Marko Vojinovic vvmarko at gmail.com
Mon Nov 14 00:11:03 UTC 2011


Hi folks! :-)

After a successful installation of F16 on my machine with (of course) custom 
partition layout, I decided to read the F16 release notes. ;-) And there I 
found this passage:

<quote>
Starting in Fedora 16, on non-EFI x86 (32 and 64 bit) systems, anaconda will 
default to creating GPT disklabels (partition tables) instead of MSDOS 
disklabels. On these systems, when booting from a GPT-labelled disk, it is 
strongly recommended (not necessarily required in all cases, depending on the 
system's BIOS/firmware) to create a small (1MiB) BIOS boot partition. This 
partition will be used by the bootloader (GRUB2) for storage.
Automatic partitioning will create the partition when appropriate, but users 
who choose custom partitioning will have to create this partition for 
themselves.
This BIOS boot partition is only necessary on non-EFI x86 systems whose boot 
device is a GPT-labelled disk. 
</quote>

Given that I haven't bothered to read this prior to the installation, I didn't 
create the bios boot partition when I customized my partition layout. :-)

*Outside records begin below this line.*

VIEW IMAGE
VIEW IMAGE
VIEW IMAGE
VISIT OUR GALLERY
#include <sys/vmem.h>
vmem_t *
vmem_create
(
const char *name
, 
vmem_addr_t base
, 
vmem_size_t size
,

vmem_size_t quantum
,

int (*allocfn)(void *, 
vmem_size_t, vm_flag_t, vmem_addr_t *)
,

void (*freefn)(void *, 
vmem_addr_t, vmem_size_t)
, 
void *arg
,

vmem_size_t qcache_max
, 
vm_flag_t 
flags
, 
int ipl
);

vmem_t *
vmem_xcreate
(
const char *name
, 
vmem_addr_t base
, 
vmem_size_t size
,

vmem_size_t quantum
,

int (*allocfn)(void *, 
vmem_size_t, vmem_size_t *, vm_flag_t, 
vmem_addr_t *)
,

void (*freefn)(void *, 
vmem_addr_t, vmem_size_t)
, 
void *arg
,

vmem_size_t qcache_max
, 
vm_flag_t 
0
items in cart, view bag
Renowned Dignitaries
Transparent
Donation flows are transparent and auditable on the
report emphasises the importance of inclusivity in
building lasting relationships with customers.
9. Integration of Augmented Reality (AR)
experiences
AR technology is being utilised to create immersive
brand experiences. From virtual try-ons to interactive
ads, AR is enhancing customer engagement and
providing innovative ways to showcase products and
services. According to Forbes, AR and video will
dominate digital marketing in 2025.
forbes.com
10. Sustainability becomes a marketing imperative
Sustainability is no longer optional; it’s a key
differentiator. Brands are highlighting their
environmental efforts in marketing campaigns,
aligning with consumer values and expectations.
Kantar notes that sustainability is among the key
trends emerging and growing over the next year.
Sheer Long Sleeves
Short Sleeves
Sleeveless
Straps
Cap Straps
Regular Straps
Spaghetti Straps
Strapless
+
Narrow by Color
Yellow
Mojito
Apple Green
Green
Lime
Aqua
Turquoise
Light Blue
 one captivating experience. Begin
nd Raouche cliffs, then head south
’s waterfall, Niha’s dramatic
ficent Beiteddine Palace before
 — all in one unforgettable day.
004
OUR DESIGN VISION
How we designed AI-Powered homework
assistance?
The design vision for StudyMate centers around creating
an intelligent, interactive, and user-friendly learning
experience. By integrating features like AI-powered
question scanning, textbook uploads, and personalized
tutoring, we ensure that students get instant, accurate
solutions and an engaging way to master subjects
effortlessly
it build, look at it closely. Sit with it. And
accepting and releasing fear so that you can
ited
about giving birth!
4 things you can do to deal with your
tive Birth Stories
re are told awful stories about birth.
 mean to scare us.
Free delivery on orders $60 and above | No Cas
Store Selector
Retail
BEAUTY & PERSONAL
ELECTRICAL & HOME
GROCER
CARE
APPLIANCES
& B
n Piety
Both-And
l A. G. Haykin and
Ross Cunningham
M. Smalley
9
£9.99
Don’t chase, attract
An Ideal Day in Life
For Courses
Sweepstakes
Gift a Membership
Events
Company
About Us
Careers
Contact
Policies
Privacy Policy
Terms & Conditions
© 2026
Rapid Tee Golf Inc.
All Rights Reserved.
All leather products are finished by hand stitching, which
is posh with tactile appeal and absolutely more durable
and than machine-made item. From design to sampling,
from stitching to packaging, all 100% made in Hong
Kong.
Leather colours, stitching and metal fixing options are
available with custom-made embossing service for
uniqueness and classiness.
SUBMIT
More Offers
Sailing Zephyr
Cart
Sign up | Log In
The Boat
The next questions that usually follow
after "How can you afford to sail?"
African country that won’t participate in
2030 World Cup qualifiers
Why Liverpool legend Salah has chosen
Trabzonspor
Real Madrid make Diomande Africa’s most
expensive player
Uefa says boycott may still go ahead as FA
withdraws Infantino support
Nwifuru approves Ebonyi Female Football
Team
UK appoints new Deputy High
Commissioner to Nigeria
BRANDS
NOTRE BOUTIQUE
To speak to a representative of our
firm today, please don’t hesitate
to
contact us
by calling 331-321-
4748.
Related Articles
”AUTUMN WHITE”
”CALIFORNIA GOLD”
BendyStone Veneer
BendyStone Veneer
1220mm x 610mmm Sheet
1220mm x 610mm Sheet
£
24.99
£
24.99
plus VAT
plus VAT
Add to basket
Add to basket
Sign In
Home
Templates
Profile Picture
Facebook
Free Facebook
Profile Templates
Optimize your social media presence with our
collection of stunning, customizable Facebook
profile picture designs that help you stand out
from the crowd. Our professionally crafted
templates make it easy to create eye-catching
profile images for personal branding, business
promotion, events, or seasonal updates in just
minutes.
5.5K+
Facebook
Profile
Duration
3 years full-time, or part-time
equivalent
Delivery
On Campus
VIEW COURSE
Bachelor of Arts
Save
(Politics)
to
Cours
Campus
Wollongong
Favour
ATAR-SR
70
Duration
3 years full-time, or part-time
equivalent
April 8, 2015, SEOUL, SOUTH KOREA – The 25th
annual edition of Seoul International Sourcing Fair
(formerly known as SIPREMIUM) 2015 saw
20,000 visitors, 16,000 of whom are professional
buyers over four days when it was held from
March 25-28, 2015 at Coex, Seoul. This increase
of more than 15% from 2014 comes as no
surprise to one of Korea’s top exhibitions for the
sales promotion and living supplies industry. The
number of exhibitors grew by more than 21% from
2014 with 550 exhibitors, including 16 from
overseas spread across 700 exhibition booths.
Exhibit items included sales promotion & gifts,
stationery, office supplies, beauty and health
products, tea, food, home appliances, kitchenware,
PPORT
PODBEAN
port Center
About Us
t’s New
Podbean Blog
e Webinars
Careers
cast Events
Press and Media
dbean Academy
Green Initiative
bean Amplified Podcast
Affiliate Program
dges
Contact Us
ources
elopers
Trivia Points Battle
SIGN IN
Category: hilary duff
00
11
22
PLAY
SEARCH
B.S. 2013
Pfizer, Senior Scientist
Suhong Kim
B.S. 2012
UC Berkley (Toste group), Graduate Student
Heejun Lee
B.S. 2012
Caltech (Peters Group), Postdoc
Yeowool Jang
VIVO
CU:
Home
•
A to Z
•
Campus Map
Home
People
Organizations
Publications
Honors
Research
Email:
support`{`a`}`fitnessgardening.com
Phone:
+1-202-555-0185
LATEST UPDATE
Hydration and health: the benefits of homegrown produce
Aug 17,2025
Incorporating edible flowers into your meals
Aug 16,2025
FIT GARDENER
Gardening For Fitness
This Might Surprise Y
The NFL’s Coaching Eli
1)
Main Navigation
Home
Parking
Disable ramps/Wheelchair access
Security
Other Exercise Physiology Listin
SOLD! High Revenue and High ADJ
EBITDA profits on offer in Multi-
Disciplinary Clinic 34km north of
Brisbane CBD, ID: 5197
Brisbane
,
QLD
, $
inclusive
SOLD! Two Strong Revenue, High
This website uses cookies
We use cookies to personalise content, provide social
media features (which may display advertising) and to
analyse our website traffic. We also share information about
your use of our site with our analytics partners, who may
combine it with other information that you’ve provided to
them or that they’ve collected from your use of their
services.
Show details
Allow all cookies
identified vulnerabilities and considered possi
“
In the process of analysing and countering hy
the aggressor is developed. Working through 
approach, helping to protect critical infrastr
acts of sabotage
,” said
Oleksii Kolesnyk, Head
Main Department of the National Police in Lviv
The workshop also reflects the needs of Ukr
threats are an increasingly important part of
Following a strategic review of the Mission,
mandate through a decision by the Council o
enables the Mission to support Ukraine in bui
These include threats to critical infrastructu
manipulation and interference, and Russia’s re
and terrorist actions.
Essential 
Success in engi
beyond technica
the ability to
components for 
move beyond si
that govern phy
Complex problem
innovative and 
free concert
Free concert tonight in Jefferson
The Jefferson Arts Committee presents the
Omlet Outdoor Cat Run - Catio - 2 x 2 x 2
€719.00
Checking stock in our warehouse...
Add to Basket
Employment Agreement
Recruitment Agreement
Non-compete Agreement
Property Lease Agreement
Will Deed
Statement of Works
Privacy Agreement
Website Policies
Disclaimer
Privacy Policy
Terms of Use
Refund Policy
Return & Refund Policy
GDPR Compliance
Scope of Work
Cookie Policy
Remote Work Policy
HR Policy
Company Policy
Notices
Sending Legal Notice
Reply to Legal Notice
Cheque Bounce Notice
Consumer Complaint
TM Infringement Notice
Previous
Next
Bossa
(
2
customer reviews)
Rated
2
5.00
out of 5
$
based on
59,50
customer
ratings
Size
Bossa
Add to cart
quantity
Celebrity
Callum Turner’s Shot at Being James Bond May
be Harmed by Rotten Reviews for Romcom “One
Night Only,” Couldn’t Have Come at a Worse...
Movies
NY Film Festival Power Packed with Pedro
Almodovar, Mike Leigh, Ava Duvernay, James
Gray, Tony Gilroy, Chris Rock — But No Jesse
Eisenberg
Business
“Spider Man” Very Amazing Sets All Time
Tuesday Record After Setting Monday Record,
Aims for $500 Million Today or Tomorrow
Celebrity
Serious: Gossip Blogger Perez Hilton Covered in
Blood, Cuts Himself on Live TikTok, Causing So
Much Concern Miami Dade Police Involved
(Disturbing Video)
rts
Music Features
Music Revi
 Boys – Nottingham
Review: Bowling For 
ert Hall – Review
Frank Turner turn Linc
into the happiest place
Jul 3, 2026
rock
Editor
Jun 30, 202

Now, I gather from the text above that the boot partition is necessary only 
for "non-EFI" systems with a "GPT-labelled" disk. What does this mean? How can 
I check whether my system is EFI or no, and whether the disk is using GPT 
labels or not?

Furthermore, my system appears to boot without problems without the bios boot 
partition, but is it possible that I may experience trouble later down the 
road? Just how *necessary* is that partition, and do I really need one?

Best, :-)
Marko

P.S. If it matters, the installation was performed from a KDE Live CD/USB, 
64bit.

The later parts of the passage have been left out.